Left wingers tend to ignore the whole thing, as it seems a rather frivolous and mostly pointless exercise in Establishment self-congratulation. For us, a man’s a man for a’ that. And that’s fair enough — but we still shouldn’t desert one of the more prominent marks of official respect to a collection of fusty monarchists and preening, would-be lords. Instead, what would a progressive honours system look like?

Firstly, there’s a fair bit of administrative tidying up we could do, starting with the elimination of the monarchical basis of the system. At present, we maintain the absurd fiction that the Queen is the fount of all honour in New Zealand, and graciously bestows honours on her most loyal subjects. (This has the unfortunate side effect of leaving the honours system tied up with the royal prerogative, and subject to executive willfulness.) Instead, let’s put the honours system on a democratic basis, with a clear legislative underpinning that makes it clear that the people of New Zealand are the fount of honour, not the monarch. And that includes the removal of knighthoods and dameries — which, apart from anything else, are currently absolutely incoherent aspects of our system: Jim Bolger holds our highest honour, and isn’t a knight, but Michael Cullen holds a lower honour and is. Because PC. Or something.

As part of the legislative underpinning, we should establish a transparent, non-Cabinet process. In other Commonwealth realms, the decisions around honours are made by independent committees of civil servants and representatives of civil society.
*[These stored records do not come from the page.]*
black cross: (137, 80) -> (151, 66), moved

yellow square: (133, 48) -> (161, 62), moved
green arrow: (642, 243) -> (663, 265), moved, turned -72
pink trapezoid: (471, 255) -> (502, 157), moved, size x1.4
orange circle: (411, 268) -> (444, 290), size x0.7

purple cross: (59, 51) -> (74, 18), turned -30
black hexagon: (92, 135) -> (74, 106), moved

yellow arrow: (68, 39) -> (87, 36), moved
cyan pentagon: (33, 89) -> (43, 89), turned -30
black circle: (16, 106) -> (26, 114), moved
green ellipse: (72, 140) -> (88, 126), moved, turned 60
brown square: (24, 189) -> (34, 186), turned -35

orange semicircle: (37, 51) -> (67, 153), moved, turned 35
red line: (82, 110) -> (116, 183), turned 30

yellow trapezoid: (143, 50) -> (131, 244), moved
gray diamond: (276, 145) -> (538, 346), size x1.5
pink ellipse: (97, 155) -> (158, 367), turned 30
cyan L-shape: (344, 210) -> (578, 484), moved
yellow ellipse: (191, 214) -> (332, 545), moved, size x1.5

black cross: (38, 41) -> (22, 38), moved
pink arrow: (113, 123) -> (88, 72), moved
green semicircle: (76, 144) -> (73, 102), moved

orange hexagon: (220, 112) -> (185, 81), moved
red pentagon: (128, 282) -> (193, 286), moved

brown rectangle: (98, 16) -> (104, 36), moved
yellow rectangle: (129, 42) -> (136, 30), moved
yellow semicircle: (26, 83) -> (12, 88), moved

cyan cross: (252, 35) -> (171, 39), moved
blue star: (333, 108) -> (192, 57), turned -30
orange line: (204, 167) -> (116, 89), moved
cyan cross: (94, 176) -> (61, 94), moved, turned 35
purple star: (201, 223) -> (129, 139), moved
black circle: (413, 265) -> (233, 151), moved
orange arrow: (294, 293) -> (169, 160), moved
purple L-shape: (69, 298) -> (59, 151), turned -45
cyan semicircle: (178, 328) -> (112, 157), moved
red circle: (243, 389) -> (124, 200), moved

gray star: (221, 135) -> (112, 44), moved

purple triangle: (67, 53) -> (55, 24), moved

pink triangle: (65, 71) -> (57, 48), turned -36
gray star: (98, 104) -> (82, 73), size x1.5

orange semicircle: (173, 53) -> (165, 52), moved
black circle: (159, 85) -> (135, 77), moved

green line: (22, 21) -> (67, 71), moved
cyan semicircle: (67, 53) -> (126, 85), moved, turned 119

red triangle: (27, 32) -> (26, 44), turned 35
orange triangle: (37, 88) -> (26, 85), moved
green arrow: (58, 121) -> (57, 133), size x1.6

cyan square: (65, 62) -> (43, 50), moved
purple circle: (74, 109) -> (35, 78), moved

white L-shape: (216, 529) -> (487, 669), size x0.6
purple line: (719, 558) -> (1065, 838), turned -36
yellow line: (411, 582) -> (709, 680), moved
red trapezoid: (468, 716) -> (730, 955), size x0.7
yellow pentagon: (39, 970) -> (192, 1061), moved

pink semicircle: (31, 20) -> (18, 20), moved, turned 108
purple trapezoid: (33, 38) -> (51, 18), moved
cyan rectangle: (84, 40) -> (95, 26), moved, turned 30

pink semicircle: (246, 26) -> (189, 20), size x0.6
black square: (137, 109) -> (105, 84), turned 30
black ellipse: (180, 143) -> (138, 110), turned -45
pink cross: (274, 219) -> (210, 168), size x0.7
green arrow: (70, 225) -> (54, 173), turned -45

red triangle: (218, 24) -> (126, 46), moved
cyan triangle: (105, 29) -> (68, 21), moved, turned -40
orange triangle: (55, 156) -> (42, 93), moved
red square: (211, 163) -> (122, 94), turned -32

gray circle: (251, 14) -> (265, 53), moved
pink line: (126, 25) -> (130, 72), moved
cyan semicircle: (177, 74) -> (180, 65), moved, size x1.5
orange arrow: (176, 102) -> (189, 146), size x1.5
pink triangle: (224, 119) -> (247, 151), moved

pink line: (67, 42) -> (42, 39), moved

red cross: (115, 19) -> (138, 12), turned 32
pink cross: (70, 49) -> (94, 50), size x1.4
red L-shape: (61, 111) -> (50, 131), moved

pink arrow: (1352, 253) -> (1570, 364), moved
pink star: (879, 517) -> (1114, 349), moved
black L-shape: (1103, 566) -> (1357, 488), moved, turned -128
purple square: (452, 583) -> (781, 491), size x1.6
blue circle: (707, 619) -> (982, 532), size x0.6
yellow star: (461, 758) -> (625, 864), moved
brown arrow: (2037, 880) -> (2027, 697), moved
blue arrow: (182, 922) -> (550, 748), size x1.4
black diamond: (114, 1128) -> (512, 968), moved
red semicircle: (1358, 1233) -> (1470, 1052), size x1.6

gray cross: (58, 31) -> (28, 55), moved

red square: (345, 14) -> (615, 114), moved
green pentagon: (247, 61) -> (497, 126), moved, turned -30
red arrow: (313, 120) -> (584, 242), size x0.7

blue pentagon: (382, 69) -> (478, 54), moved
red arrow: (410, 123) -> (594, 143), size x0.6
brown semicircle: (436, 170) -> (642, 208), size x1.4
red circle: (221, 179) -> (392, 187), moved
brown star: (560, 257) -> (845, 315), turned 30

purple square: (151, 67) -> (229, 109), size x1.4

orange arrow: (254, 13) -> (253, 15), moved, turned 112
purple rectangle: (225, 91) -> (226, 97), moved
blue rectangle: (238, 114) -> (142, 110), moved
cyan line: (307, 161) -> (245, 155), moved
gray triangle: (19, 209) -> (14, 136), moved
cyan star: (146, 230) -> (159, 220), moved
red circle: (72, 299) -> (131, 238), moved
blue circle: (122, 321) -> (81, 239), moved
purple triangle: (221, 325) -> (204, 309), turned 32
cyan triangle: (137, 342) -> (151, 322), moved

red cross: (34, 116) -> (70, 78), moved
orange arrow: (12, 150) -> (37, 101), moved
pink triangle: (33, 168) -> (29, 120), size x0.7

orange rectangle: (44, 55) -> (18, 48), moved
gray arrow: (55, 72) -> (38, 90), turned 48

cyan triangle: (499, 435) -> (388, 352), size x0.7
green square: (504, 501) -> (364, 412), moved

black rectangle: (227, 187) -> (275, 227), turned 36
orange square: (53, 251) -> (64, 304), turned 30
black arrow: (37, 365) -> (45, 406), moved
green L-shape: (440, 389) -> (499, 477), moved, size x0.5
In New Zealand, it’s a group of Cabinet ministers. There’s no reason we couldn’t have a transparent and independent process here.

And let’s have more radicalism. The honours system talks about who we are as a nation. It’s a way of expressing our national aspirations. And so let’s try and push the honours system away from a backpatting exercise for the establishment, and try and challenge ourselves with our honours. Ed Milliband’s choice of Doreen Lawrence for a peerage was a great way of using the stodgy system against itself, as well as a due recognition of a commitment to justice just as real, and just as important, as any Judge of the High Court. We should look at the honours list and feel challenged, not smug.

A Papal Election

As an atheist, the news of Benedict XVI’s resignation is not of particular significance to me (though I will check to see how his resignation letter compares to Nixon’s). However, it does trigger one of the most unusual elections in the world – a Papal conclave.

The Washington Post have already published an excellent article on the machinations behind a Papal conclave, and how they have changed over time. I highly recommend you take a read. As they quote in the story:

Officially, Ratzinger’s selection was attributed to the will of God, a force not amenable to any empirical test that is in our power to conduct.

Which is really quite some claim to a mandate.

Voter enrollment via Facebook?

In a move to increase democratic participation, from next week Washington will be the first state in the union to allow voter registration via Facebook.

Your information is coming to us from Facebook but you can do that without leaving Facebook. Your name and date of birth are pulled from Facebook profile, then it operates exactly as it does if you’re not in Facebook. Our state database checks to see if you’re already registered. If you are, it will take you to MyVote service, [where] you can update registration information. You also need a Washington state ID or driver’s license. We do another real-time check to match that this is a real person who is registering.

Certainly something that the New Zealand Electoral Commission should be looking at.